Glucagon-like Peptide 1 (GLP-1) in the Treatment of Diabetes

2004; Thieme Medical Publishers (Germany); Volume: 36; Issue: 11/12 Linguagem: Inglês

10.1055/s-2004-826175

ISSN

1439-4286

Autores

Michael A. Nauck,

Tópico(s)

Metabolism, Diabetes, and Cancer

Resumo

Glucagon-like peptide 1 (GLP-1) was discovered as an incretin (insulinotropic gut) hormone. Biological actions of GLP-1 in healthy and type 2 diabetic subjects include (a) stimulation of insulin secretion in a glucose-dependent manner, (b) suppression of glucagon, (c) reduction in appetite and food intake, (d) deceleration of gastric emptying.

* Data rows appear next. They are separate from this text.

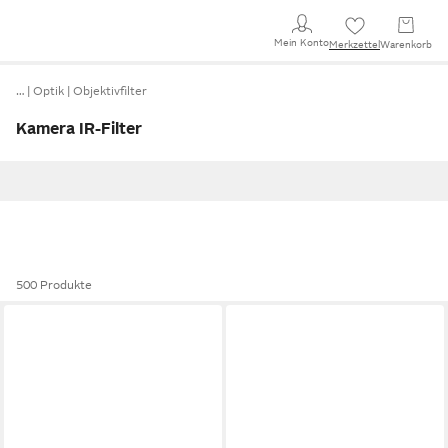
Mein Konto
Merkzettel
Warenkorb
…
Optik
Objektivfilter
Kamera IR-Filter
500 Produkte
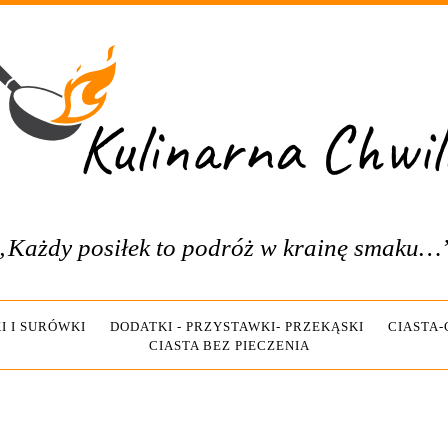
„Każdy posiłek to podróż w krainę smaku…
I I SURÓWKI
DODATKI - PRZYSTAWKI- PRZEKĄSKI
CIASTA
CIASTA BEZ PIECZENIA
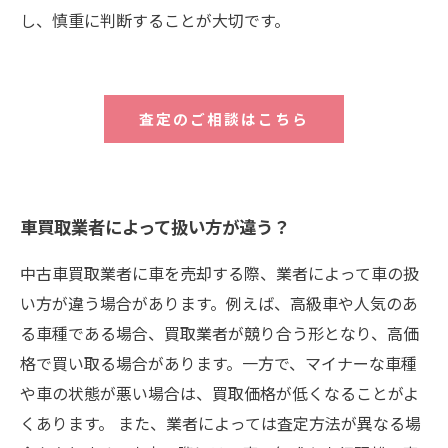
し、慎重に判断することが大切です。
査定のご相談はこちら
車買取業者によって扱い方が違う？
中古車買取業者に車を売却する際、業者によって車の扱
い方が違う場合があります。例えば、高級車や人気のあ
る車種である場合、買取業者が競り合う形となり、高価
格で買い取る場合があります。一方で、マイナーな車種
や車の状態が悪い場合は、買取価格が低くなることがよ
くあります。 また、業者によっては査定方法が異なる場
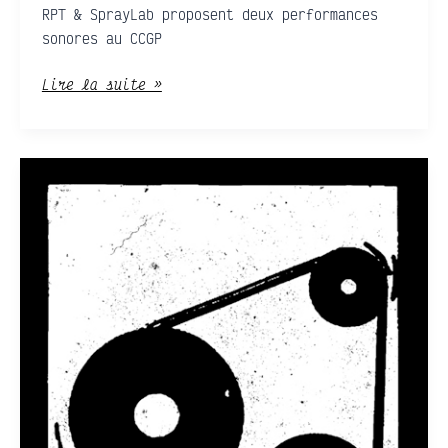
RPT & SprayLab proposent deux performances
sonores au CCGP
Lire la suite »
Tout
est
Cassé
+
12v5
+
Helassacasse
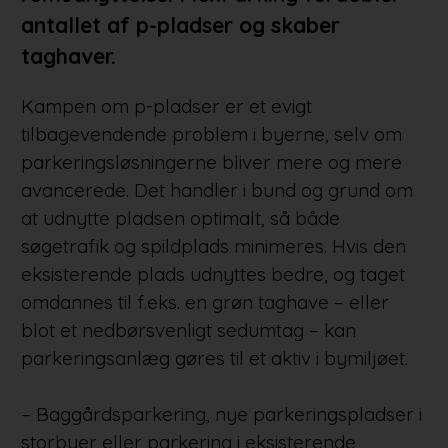
antallet af p-pladser og skaber
taghaver.
Kampen om p-pladser er et evigt
tilbagevendende problem i byerne, selv om
parkeringsløsningerne bliver mere og mere
avancerede. Det handler i bund og grund om
at udnytte pladsen optimalt, så både
søgetrafik og spildplads minimeres. Hvis den
eksisterende plads udnyttes bedre, og taget
omdannes til f.eks. en grøn taghave – eller
blot et nedbørsvenligt sedumtag – kan
parkeringsanlæg gøres til et aktiv i bymiljøet.
– Baggårdsparkering, nye parkeringspladser i
storbyer eller parkering i eksisterende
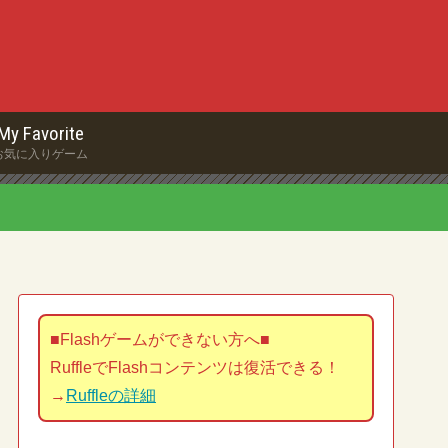
My Favorite
お気に入りゲーム
■Flashゲームができない方へ■
RuffleでFlashコンテンツは復活できる！
→
Ruffleの詳細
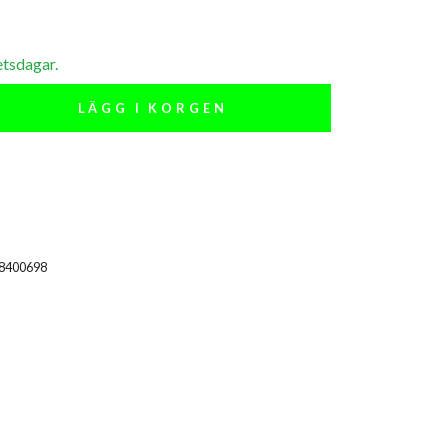
etsdagar.
LÄGG I KORGEN
18400698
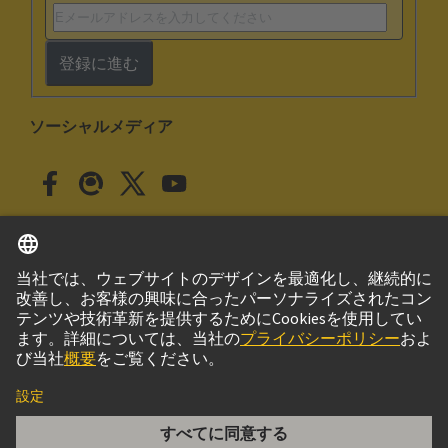
登録に進む
ソーシャルメディア
日本語
日本
© ハーティング株式会社
このサイトについて
プライバシーポリシー
クッキー設定
Cookie Policy
ご利用条件
取引条件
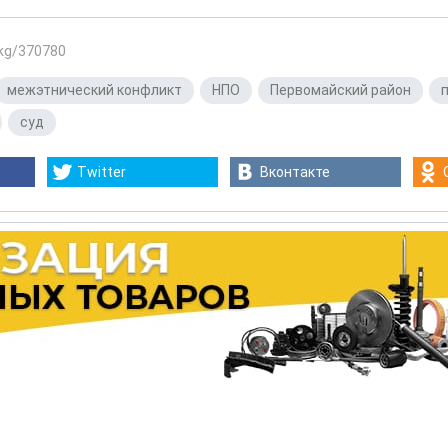
.kg/370780
межэтнический конфликт
,
НПО
,
Первомайский район
,
,
суд
Twitter
Вконтакте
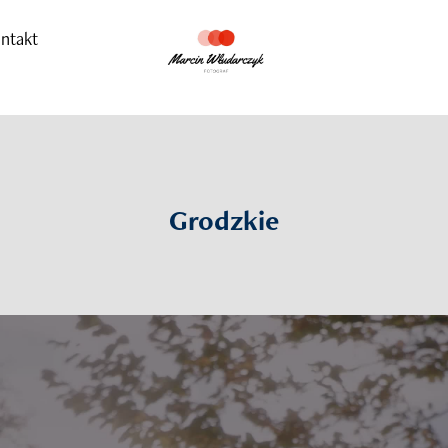
ntakt
Grodzkie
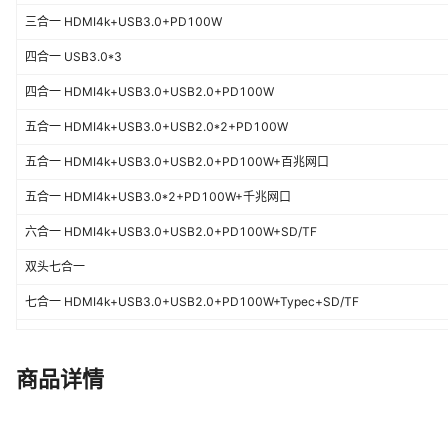
三合一 HDMI4k+USB3.0+PD100W
四合一 USB3.0*3
四合一 HDMI4k+USB3.0+USB2.0+PD100W
五合一 HDMI4k+USB3.0+USB2.0*2+PD100W
五合一 HDMI4k+USB3.0+USB2.0+PD100W+百兆网口
五合一 HDMI4k+USB3.0*2+PD100W+千兆网口
六合一 HDMI4k+USB3.0+USB2.0+PD100W+SD/TF
双头七合一
七合一 HDMI4k+USB3.0+USB2.0+PD100W+Typec+SD/TF
七合一 HDMI4k+USB3.0+USB2.0*2+PD100W+SD/TF
双头八合一
商品详情
八合一 HDMI4K+USB3.0+USB2.0+PD100W+Typec+SD/TF+百兆网口
八合一 HDMI4K+USB3.0*2+PD100W+Typec+SD/TF+千兆网口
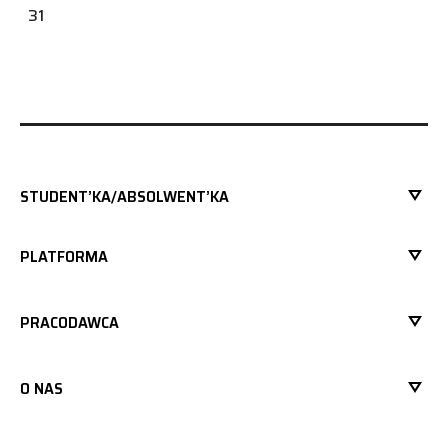
31
STUDENT’KA/ABSOLWENT’KA
PLATFORMA
PRACODAWCA
O NAS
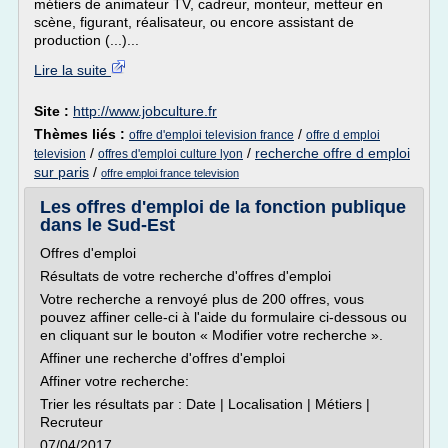
métiers de animateur TV, cadreur, monteur, metteur en
scène, figurant, réalisateur, ou encore assistant de
production (...)...
Lire la suite
Site :
http://www.jobculture.fr
Thèmes liés :
/
offre d'emploi television france
offre d emploi
/
/
recherche offre d emploi
television
offres d'emploi culture lyon
sur paris
/
offre emploi france television
Les offres d'emploi de la fonction publique
dans le Sud-Est
Offres d'emploi
Résultats de votre recherche d'offres d'emploi
Votre recherche a renvoyé plus de 200 offres, vous
pouvez affiner celle-ci à l'aide du formulaire ci-dessous ou
en cliquant sur le bouton « Modifier votre recherche ».
Affiner une recherche d'offres d'emploi
Affiner votre recherche:
Trier les résultats par : Date | Localisation | Métiers |
Recruteur
07/04/2017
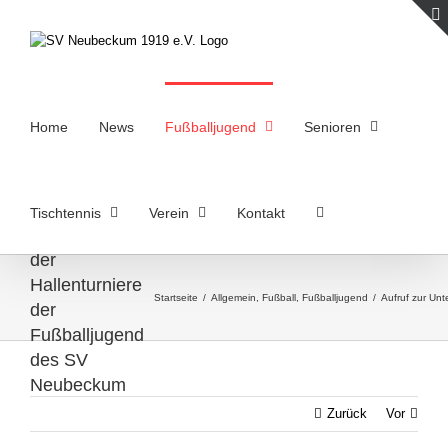
Zum
Inhalt
springen
Home
News
Fußballjugend
Senioren
Aufruf zur
Tischtennis
Verein
Kontakt
Unterstützung
der
Hallenturniere
Startseite
/
Allgemein
,
Fußball
,
Fußballjugend
/
Aufruf zur Un
der
Fußballjugend
des SV
Neubeckum
Zurück
Vor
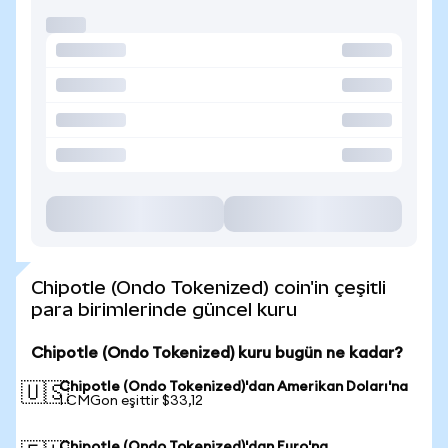
Chipotle (Ondo Tokenized) coin'in çeşitli
para birimlerinde güncel kuru
Chipotle (Ondo Tokenized) kuru bugün ne kadar?
Chipotle (Ondo Tokenized)'dan Amerikan Doları'na
🇺🇸
1 CMGon eşittir $33,12
Chipotle (Ondo Tokenized)'dan Euro'na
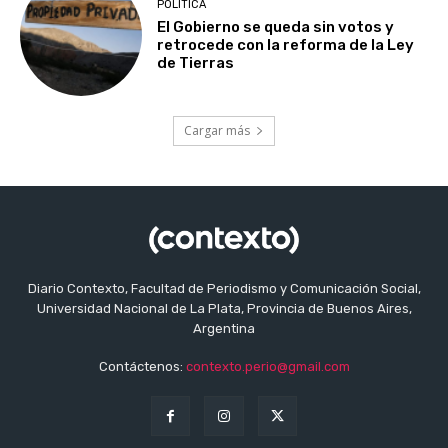
POLITICA
El Gobierno se queda sin votos y
retrocede con la reforma de la Ley
de Tierras
Cargar más
Diario Contexto, Facultad de Periodismo y Comunicación Social,
Universidad Nacional de La Plata, Provincia de Buenos Aires,
Argentina
Contáctenos:
contexto.perio@gmail.com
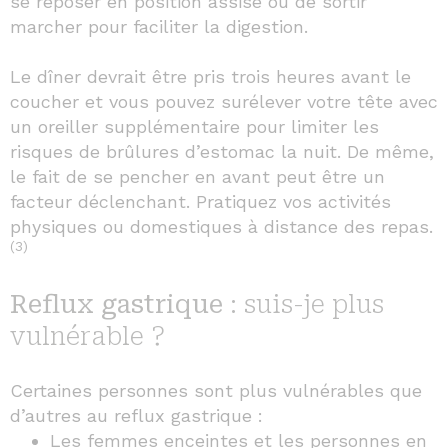
se reposer en position assise ou de sortir
marcher pour faciliter la digestion.
Le dîner devrait être pris trois heures avant le
coucher et vous pouvez surélever votre tête avec
un oreiller supplémentaire pour limiter les
risques de brûlures d’estomac la nuit. De même,
le fait de se pencher en avant peut être un
facteur déclenchant. Pratiquez vos activités
physiques ou domestiques à distance des repas.
(3)
Reflux gastrique
: suis-je plus
vulnérable ?
Certaines personnes sont plus vulnérables que
d’autres au reflux gastrique :
Les femmes enceintes et les personnes en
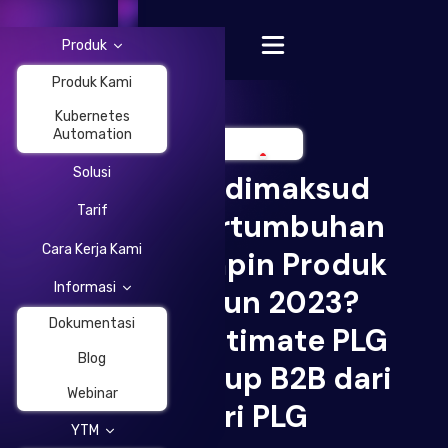
Produk
Produk Kami
Kubernetes
Automation
Solusi
Apa yang dimaksud
Change Language
Tarif
dengan Pertumbuhan
Cara Kerja Kami
yang Dipimpin Produk
Informasi
pada tahun 2023?
Dokumentasi
Panduan Ultimate PLG
Blog
untuk Startup B2B dari
Webinar
Pendiri PLG
YTM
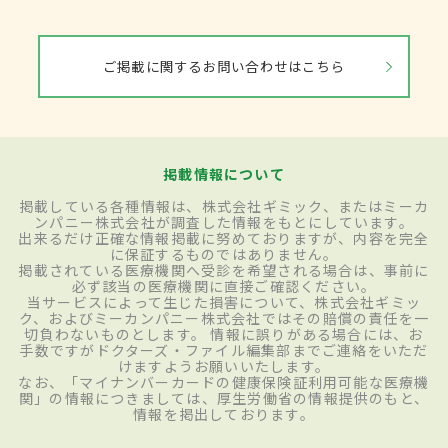
ご掲載に関するお問い合わせはこちら
掲載情報について
掲載している各種情報は、株式会社ギミック、またはミーカ
ンパニー株式会社が調査した情報をもとにしています。
出来るだけ正確な情報掲載に努めておりますが、内容を完全
に保証するものではありません。
掲載されている医療機関へ受診を希望される場合は、事前に
必ず該当の医療機関に直接ご確認ください。
当サービスによって生じた損害について、株式会社ギミッ
ク、およびミーカンパニー株式会社ではその賠償の責任を一
切負わないものとします。 情報に誤りがある場合には、お
手数ですがドクターズ・ファイル編集部までご連絡をいただ
けますようお願いいたします。
なお、「マイナンバーカードの健康保険証利用可能な医療機
関」の情報につきましては、厚生労働省の情報提供のもと、
情報を掲出しております。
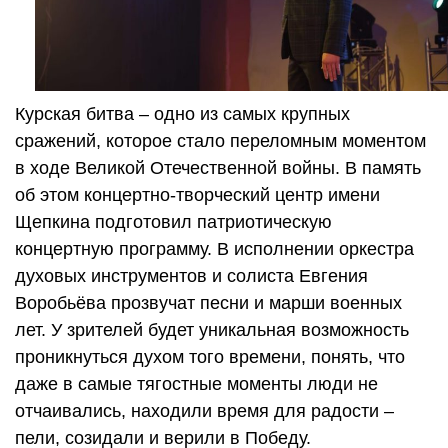
Курская битва – одно из самых крупных
сражений, которое стало переломным моментом
в ходе Великой Отечественной войны. В память
об этом концертно-творческий центр имени
Щепкина подготовил патриотическую
концертную программу. В исполнении оркестра
духовых инструментов и солиста Евгения
Воробьёва прозвучат песни и марши военных
лет. У зрителей будет уникальная возможность
проникнуться духом того времени, понять, что
даже в самые тягостные моменты люди не
отчаивались, находили время для радости –
пели, созидали и верили в Победу.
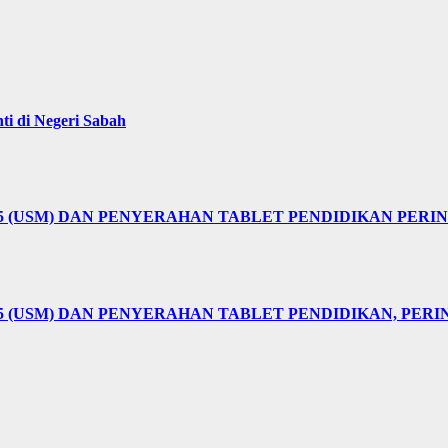
i di Negeri Sabah
25 (USM) DAN PENYERAHAN TABLET PENDIDIKAN PER
5 (USM) DAN PENYERAHAN TABLET PENDIDIKAN, PER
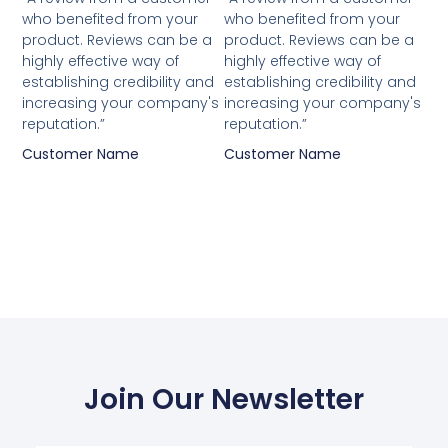
van
van
who benefited from your
who benefited from your
5
5
product. Reviews can be a
product. Reviews can be a
highly effective way of
highly effective way of
establishing credibility and
establishing credibility and
increasing your company's
increasing your company's
reputation.”
reputation.”
Customer Name
Customer Name
Join Our Newsletter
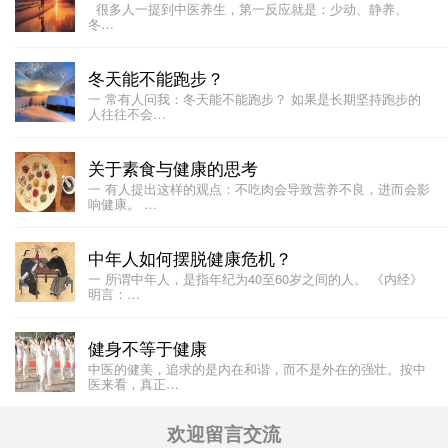
很多人一提到中医养生，第一反应就是：少动、静养、
冬…
冬天能不能跑步？
一 常有人问我：冬天能不能跑步？ 如果是长期坚持跑步的
人往往不会…
关于素食与健康的思考
一 有人提出这样的观点：不吃肉会导致营养不良，进而会影
响健康。 …
中年人如何摆脱健康危机？
一 所谓中年人，是指年纪为40至60岁之间的人。 《内经》
明言：…
健身不等于健康
中医的健美，追求的是内在和谐，而不是外在的强壮。按中
医来看，真正…
欢迎留言交流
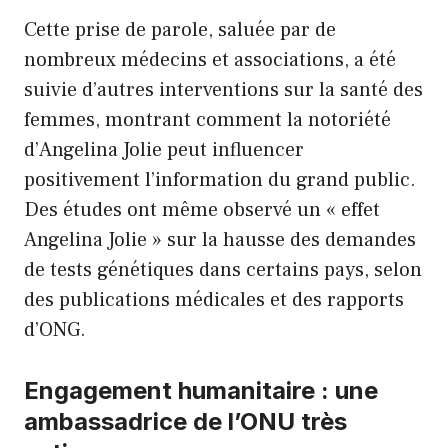
Cette prise de parole, saluée par de
nombreux médecins et associations, a été
suivie d’autres interventions sur la santé des
femmes, montrant comment la notoriété
d’Angelina Jolie peut influencer
positivement l’information du grand public.
Des études ont même observé un « effet
Angelina Jolie » sur la hausse des demandes
de tests génétiques dans certains pays, selon
des publications médicales et des rapports
d’ONG.
Engagement humanitaire : une
ambassadrice de l’ONU très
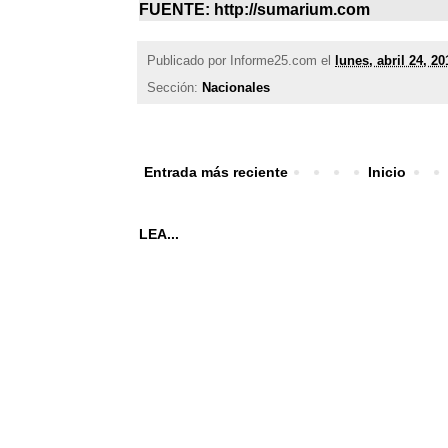
FUENTE: http://sumarium.com
Publicado por
Informe25.com
el
lunes, abril 24, 20
Sección:
Nacionales
Entrada más reciente
Inicio
LEA...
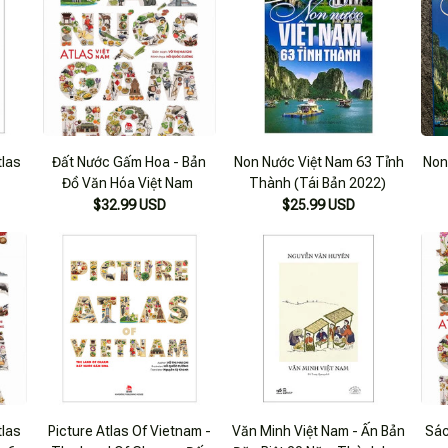
tlas
Đất Nước Gấm Hoa - Bản
Non Nước Việt Nam 63 Tỉnh
Non
Đồ Văn Hóa Việt Nam
Thành (Tái Bản 2022)
$32.99 USD
$25.99 USD
tlas
Picture Atlas Of Vietnam -
Văn Minh Việt Nam - Ấn Bản
Sác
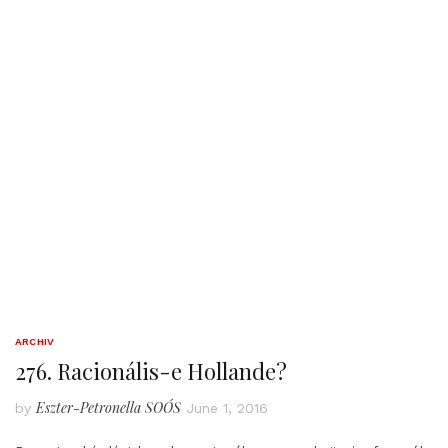
ARCHIV
276. Racionális-e Hollande?
Eszter-Petronella SOÓS
by
June 1, 2016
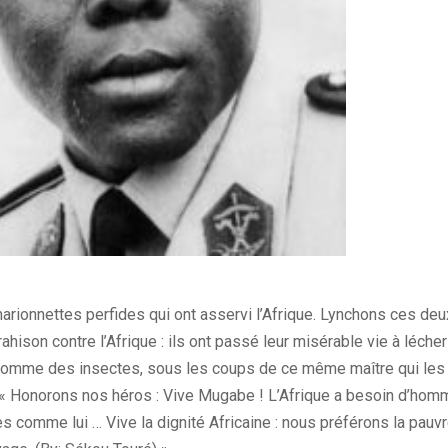
arionnettes perfides qui ont asservi l’Afrique. Lynchons ces deu
ahison contre l’Afrique : ils ont passé leur misérable vie à lécher
comme des insectes, sous les coups de ce même maître qui les m
e. « Honorons nos héros : Vive Mugabe ! L’Afrique a besoin d’hom
 comme lui … Vive la dignité Africaine : nous préférons la pauvre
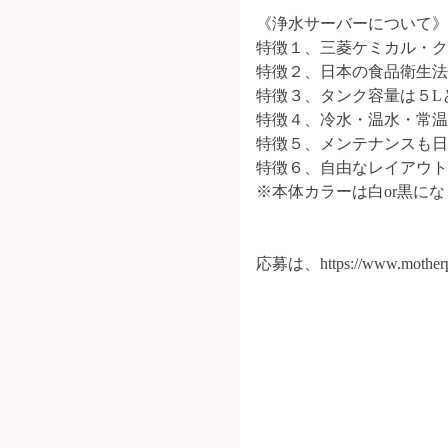
《浄水サーバーについて》
特徴１、三菱ケミカル・ク
特徴２、日本の食品衛生法
特徴３、タンク容量は５L
特徴４、冷水・温水・常温O
特徴５、メンテナンスも日
特徴６、自由なレイアウト
※本体カラーは白or黒に
応募は、https://www.motherplu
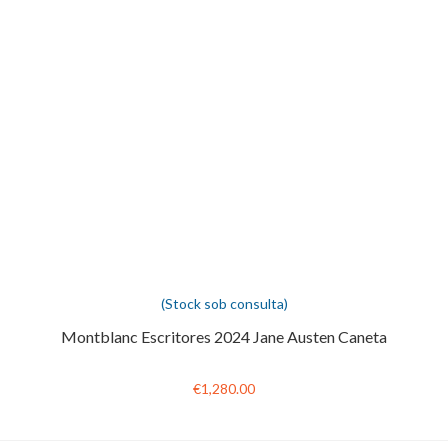
(Stock sob consulta)
Montblanc Escritores 2024 Jane Austen Caneta
€1,280.00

In animal experiments, in addition, (e) stimulation of β-cell neogenesis, growth and differentiation in animal and tissue culture experiments, and (f) in vitro inhibition of β-cell apoptosis induced by different agents have been observed. Since the incretin effect - the higher insulin secretory response to oral as compared to intravenous glucose loads - is reduced in patients with Type 2 diabetes, GLP-1 has been used to pharmacologically replace incretin. Intravenous GLP-1 can normalise, and subcutaneous GLP-1 can significantly lower plasma glucose in the majority of patients with Type 2 diabetes. The magnitude of this effect does not greatly depend on patient characteristics such as age, sex, obesity, or baseline insulin and glucagon, with minor influences of previous antidiabetic therapy and actual metabolic control. GLP-1 itself, however, is inactivated rapidly in vivo by the protease DPP IV and can only be used for short-term metabolic control, such as in intensive care units (potentially useful in patients with acute myocardial infarction, coronary surgery, cerebrovascular events, septicaemia, during the perioperative period and while on parenteral nutrition). For more long-term metabolic control, incretin mimetics (agonists at the GLP-1 receptor) with more favourable pharmacokinetic profiles should be used.